◆ Exercise goal ◆
Find the lines holding the string "certificato" in the data, then copy all of them.
##### Records for the task
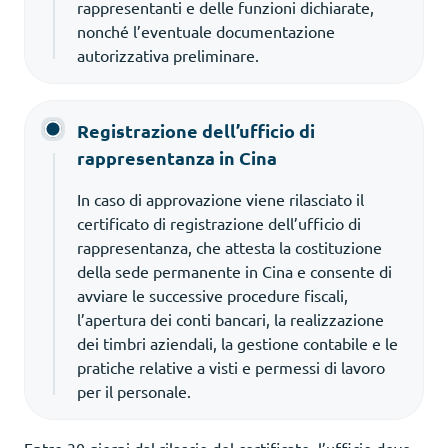
rappresentanti e delle funzioni dichiarate,
nonché l’eventuale documentazione
autorizzativa preliminare.
Registrazione dell’ufficio di
rappresentanza in Cina
In caso di approvazione viene rilasciato il
certificato di registrazione dell’ufficio di
rappresentanza, che attesta la costituzione
della sede permanente in Cina e consente di
avviare le successive procedure fiscali,
l’apertura dei conti bancari, la realizzazione
dei timbri aziendali, la gestione contabile e le
pratiche relative a visti e permessi di lavoro
per il personale.
Entro 30 giorni dal rilascio del certificato, l’ufficio deve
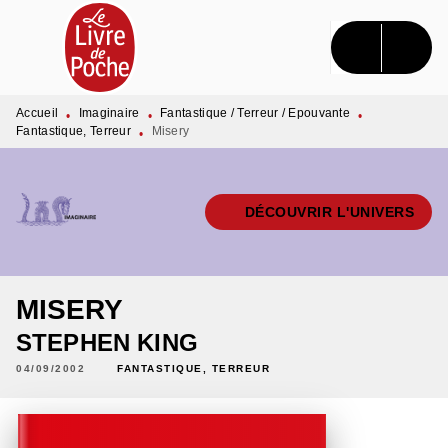
MENU
RECHERCHE
CONTENU
PIED DE PAGE
Accueil
Imaginaire
Fantastique / Terreur / Epouvante
•
•
•
Fantastique, Terreur
Misery
•
DÉCOUVRIR L'UNIVERS
MISERY
STEPHEN KING
04/09/2002
FANTASTIQUE, TERREUR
##########
◆ Reply to the task ◆
certificato di registrazione dell’ufficio di
Entro 30 giorni dal rilascio del certificato, l’ufficio deve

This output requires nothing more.